▶ **Task to carry out**
Go through the material below and count the lines in which the word "Walisongo" occurs; the only output is the number.

──────── Data supplied ────────

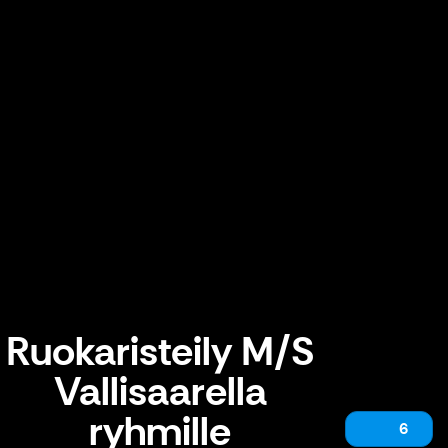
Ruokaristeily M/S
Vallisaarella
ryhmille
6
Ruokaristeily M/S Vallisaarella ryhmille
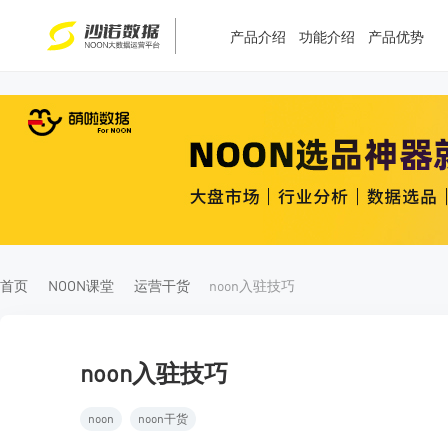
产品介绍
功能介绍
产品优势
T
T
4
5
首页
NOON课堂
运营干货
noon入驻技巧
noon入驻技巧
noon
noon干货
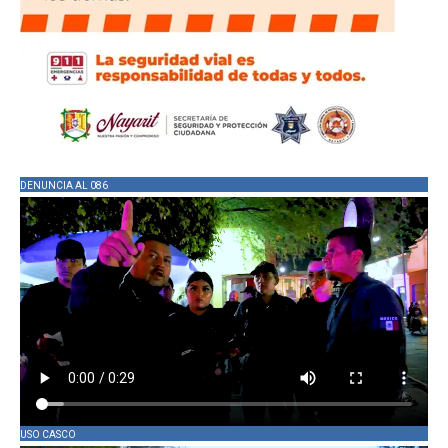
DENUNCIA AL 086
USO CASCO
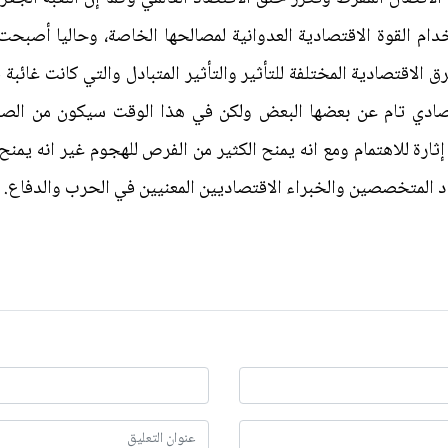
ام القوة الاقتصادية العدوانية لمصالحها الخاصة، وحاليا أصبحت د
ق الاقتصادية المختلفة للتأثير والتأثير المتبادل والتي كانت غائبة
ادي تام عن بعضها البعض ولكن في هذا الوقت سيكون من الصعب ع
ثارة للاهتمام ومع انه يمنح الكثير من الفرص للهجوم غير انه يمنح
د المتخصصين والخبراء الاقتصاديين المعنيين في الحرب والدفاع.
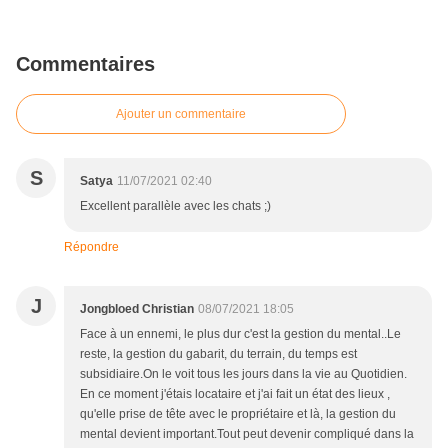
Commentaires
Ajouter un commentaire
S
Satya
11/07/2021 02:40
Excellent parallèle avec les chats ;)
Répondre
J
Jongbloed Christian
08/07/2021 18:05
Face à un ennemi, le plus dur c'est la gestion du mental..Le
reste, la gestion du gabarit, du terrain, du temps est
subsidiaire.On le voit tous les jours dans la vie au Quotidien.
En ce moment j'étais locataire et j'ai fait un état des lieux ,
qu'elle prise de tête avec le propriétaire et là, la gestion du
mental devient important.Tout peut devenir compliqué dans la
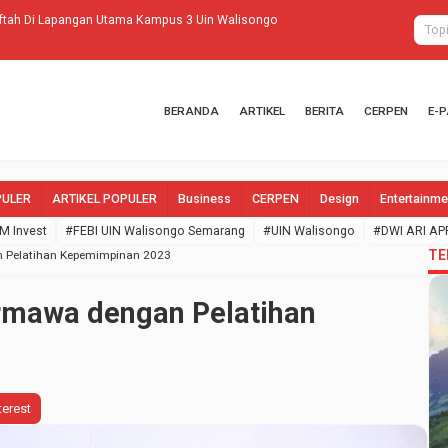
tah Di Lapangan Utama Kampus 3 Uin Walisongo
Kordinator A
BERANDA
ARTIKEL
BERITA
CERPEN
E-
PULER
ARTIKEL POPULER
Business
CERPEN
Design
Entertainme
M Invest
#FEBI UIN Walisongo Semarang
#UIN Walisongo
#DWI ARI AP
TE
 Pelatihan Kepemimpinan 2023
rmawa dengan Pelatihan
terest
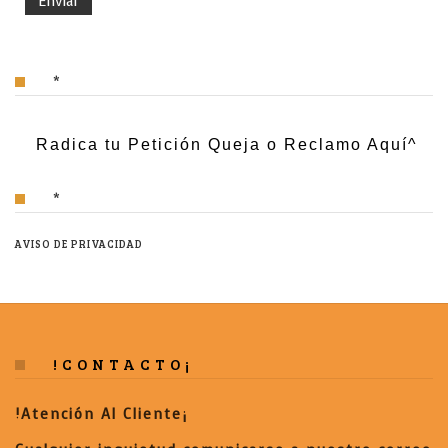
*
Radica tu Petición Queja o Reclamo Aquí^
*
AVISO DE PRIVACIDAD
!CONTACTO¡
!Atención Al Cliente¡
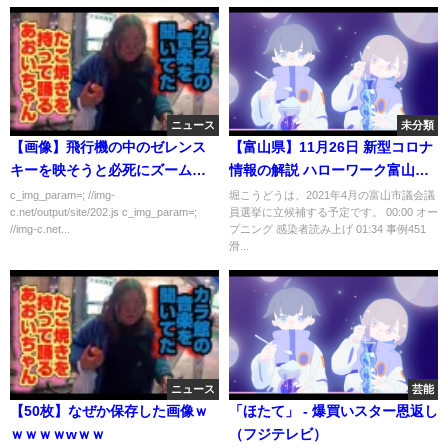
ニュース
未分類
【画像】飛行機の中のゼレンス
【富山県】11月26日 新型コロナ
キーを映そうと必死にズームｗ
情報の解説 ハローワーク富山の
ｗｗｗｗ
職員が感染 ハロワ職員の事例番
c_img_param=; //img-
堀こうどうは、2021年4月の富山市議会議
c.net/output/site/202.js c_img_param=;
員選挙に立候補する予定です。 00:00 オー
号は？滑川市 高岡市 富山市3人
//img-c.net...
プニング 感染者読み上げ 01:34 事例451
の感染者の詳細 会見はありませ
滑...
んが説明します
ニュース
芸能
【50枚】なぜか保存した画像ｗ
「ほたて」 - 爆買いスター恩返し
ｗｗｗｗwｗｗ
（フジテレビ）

────────

▶ **Completed task**
3